Items from a data source:
=======
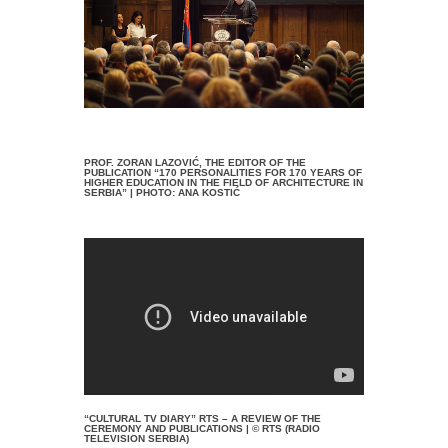
PROF. ZORAN LAZOVIĆ, THE EDITOR OF THE
PUBLICATION “170 PERSONALITIES FOR 170 YEARS OF
HIGHER EDUCATION IN THE FIELD OF ARCHITECTURE IN
SERBIA” | PHOTO: ANA KOSTIĆ
“CULTURAL TV DIARY” RTS – A REVIEW OF THE
CEREMONY AND PUBLICATIONS | © RTS (RADIO
TELEVISION SERBIA)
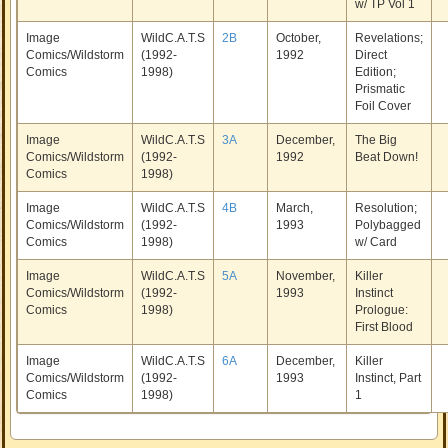
w/ TP Vol 1
Image
WildC.A.T.S
2B
October,
Revelations;
Comics/Wildstorm
(1992-
1992
Direct
Comics
1998)
Edition;
Prismatic
Foil Cover
Image
WildC.A.T.S
3A
December,
The Big
Comics/Wildstorm
(1992-
1992
Beat Down!
Comics
1998)
Image
WildC.A.T.S
4B
March,
Resolution;
Comics/Wildstorm
(1992-
1993
Polybagged
Comics
1998)
w/ Card
Image
WildC.A.T.S
5A
November,
Killer
Comics/Wildstorm
(1992-
1993
Instinct
Comics
1998)
Prologue:
First Blood
Image
WildC.A.T.S
6A
December,
Killer
Comics/Wildstorm
(1992-
1993
Instinct, Part
Comics
1998)
1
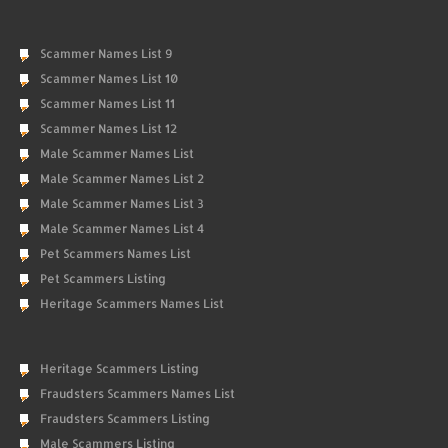
Scammer Names List 9
Scammer Names List 10
Scammer Names List 11
Scammer Names List 12
Male Scammer Names List
Male Scammer Names List 2
Male Scammer Names List 3
Male Scammer Names List 4
Pet Scammers Names List
Pet Scammers Listing
Heritage Scammers Names List
Heritage Scammers Listing
Fraudsters Scammers Names List
Fraudsters Scammers Listing
Male Scammers Listing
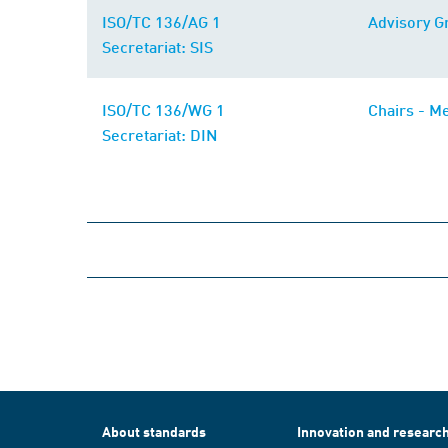
ISO/TC 136/AG 1
Advisory G
Secretariat: SIS
ISO/TC 136/WG 1
Chairs - Me
Secretariat: DIN
About standards
Innovation and researc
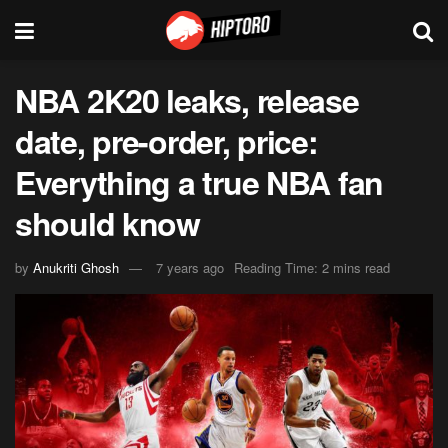
NBA 2K20 leaks, release
date, pre-order, price:
Everything a true NBA fan
should know
by
Anukriti Ghosh
7 years ago
Reading Time: 2 mins read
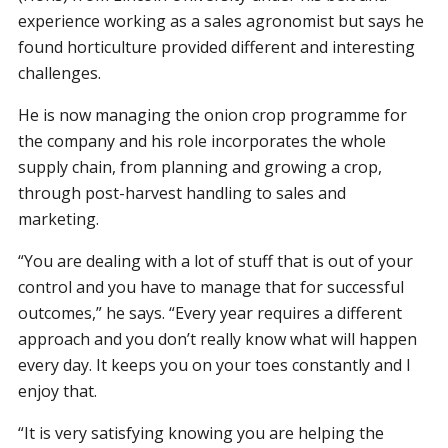
experience working as a sales agronomist but says he
found horticulture provided different and interesting
challenges.
He is now managing the onion crop programme for
the company and his role incorporates the whole
supply chain, from planning and growing a crop,
through post-harvest handling to sales and
marketing.
“You are dealing with a lot of stuff that is out of your
control and you have to manage that for successful
outcomes,” he says. “Every year requires a different
approach and you don’t really know what will happen
every day. It keeps you on your toes constantly and I
enjoy that.
“It is very satisfying knowing you are helping the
=======
Above are some records. Report the number of their lines that include "Scammers", and add nothing else.

FINISHED EXERCISE
7